In the post, Engbrecht explains the problems of representing integer types in standard Scala code, and how his numeric library provides a more type-safe integer representation that accounts for over- and underflow of values:
The standard Java/Scala integer type is a 32-bit twos-complement signed integer. That means it can representing numbers between 2147483647 and -2147483648 inclusive. Often times this is plenty range, so what we really want is for exceptions to be thrown when underflow and overflow... Between the usage of an object instead of a primitive and all this extra work for range checking, this class is probably at least an order-of-magnitude slower that using primitive Ints.
The way it works [in this new library]... is that it converts the 32-bit integers into 64-bit integers prior to calculations, performs the calculations, then checks the result to ensure that it is within range. If it is within range, then the result is converted back into a 32-bit integer and returned... In order to [consider bounded ranges], we simply create an object that extends Int32 and overrides its minimum and maximum value...

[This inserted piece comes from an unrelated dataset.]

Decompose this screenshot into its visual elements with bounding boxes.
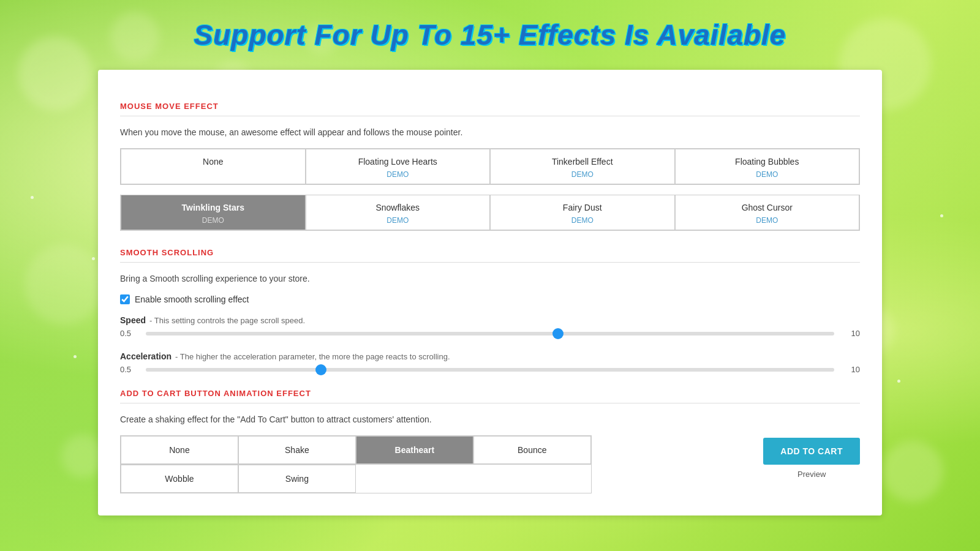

Engbrecht illustrates the use of this library with several examples.
What do you think of type-safe integer representations in Scala?
The thing that's great about this beyond it's obvious utility is that it's a really concrete and understandable example of the power of Scala to Java developers.
One thing I'm wondering is whether this could be morphed into a type that allows unbounded values but uses native ints internally unless and until their range is exhausted.
I think you could get the benefits of something like BigInteger with only a little more overhead than using ints for most cases. And to the developer, they get all the normal operators they expect to have for numbers.
BigInteger actually makes a fair amount of effort to use primitive operations wherever possible. You can't eliminate the object wrapper and the overflow detection, and both add a fair amount of overhead. From the research I've done over the past couple days, even using hardware overflow detection adds a significant amount of overhead.
That being said, a lot of interesting things don't simply involve primitive integers. For example, I think BigDecimal is rather awful. But in my system you can make all of that awfulness go away. It's still a lot slower than native floating point calculations, but IMHO doubles are a very leaky abstraction for reals.
Another interesting thing you can do is make the number types take advantage of multiple cores. A lot of calculations are fairly trivially parallelizable. You can also do things like lazy evaluation, reordering of operations, memoization, etc.
Anyway, I'm hoping that this will be: 1. A very useful, practical library 2. A good demonstration of advanced Scala concepts 3. Something that is almost as simple to use for application programmers as dynamically typed libraries in Python or mathematical languages like Maple and Mathematica.
What I meant by limiting the overhead is that you could have a type that was backed by the Int32 type until it overflowed and then was replaced with a more generic type. This would be seamless to the user. You are clearly right that the object overhead and the overflow detection overhead can not be eliminated. What I am getting at is that you could create a type that would be a hedge for processes that probably don't need more than 32 bit ints but can't rule it out.